2. Excessive masturbation and porn use
Masturbation is a healthy, normal and common part of human sexuality but doing it excessively can impact your relationships and everyday life. It can also be a problem if you’re using it to escape feelings of anxiety. If porn use is becoming a frequent impulse, you’re missing work, school, or important social events or it’s impacting daily activities, these might be signs that you’re masturbating too much.
3. Procrastination
Whether you’re putting off a big university assignment, delaying an important doctor’s appointment or struggling with indecisiveness — anxiety can make you procrastinate. This might be due to fears of failure, worries about a poor outcome, perfectionism or feeling overwhelmed. Instead of beating yourself up about it, acknowledging your anxiety can help you be a bit more self-compassionate and face the reasons you may be putting something off.
4. Avoidance
Avoidance is one of the most common coping mechanisms for people with anxiety disorders. Steering clear of things that make you feel afraid — like a high ledge or an aggressive dog — is normal, but unnecessary or extreme avoidance due to excessive anxiety is a problem. If you’re avoiding situations, people or environments to prevent unwelcome thoughts, feelings or consequences, it can impact the way you function and your quality of life, and make your anxiety worse in the long run. If you have social anxiety, cancelling a catch up will make you feel instant relief, but it also reinforces the idea that avoiding something makes you less anxious.
Test for anxiety
If you’re wondering if your thoughts, feelings or behaviours are a sign of an anxiety problem, talk to your doctor.

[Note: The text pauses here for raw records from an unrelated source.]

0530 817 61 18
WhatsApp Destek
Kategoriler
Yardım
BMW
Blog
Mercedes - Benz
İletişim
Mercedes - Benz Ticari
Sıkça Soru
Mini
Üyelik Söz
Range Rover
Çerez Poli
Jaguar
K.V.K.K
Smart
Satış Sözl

You can also do the Anxiety and Depression Test (K10), which health practitioners use to assess someone’s levels of distress. It’s an evidence-based test that asks 10 questions about how you’ve been feeling over the past four weeks.
You can do the test here.
What should you be doing about your anxiety instead
If you think that some of your behaviours might be covering up an issue with anxiety, there are better ways to manage it.

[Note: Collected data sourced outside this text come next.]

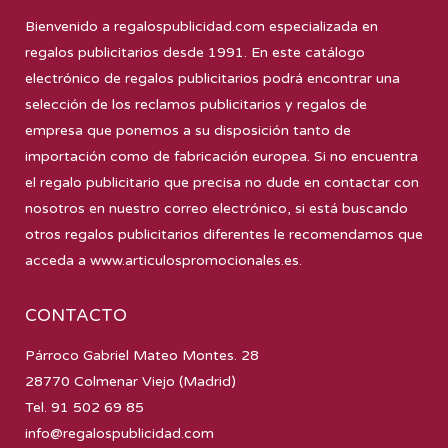
Bienvenido a
regalospublicidad.com
especializada en
regalos publicitarios desde 1991. En este catálogo
electrónico de regalos publicitarios podrá encontrar una
selección de los reclamos publicitarios y regalos de
empresa que ponemos a su disposición tanto de
importación como de fabricación europea. Si no encuentra
el regalo publicitario que precisa no dude en contactar con
nosotros en nuestro correo electrónico, si está buscando
otros regalos publicitarios diferentes le recomendamos que
acceda a
www.articulospromocionales.es
.
CONTACTO
Párroco Gabriel Mateo Montes. 28
28770 Colmenar Viejo (Madrid)
Tel. 91 502 69 85
info@regalospublicidad.com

“Part of it is developing a tolerance for it, being able to recognise a feeling and to be able to sit with it,” Dr Growcott says. “It would be really useful to talk to a mental health professional and work out what the origins of your anxiety are, because it’s probably coming from a place that you’re not aware of yet or you do know what’s causing it, then they need to work on graded exposure or systematic desensitisation.” This involves exposing yourself to the thing that makes you anxious in tolerable increments.
Men tend to be self-reliant when it comes to dealing with anxiety and may be reluctant to seek professional help. This is often due to concerns about confidentiality, perceived stigma, judgement by themselves and peers, and the assumption that it won’t work.
“Men are driven to do things on their own and, actually, the really important thing to do is connect with other people,” Dr Growcott says. “It doesn’t even have to be a mental health professional, it can be just asking a friend or a colleague about how they might cope with something. But the really important thing is for somebody to have their experience kind of reflected or validated by somebody else.”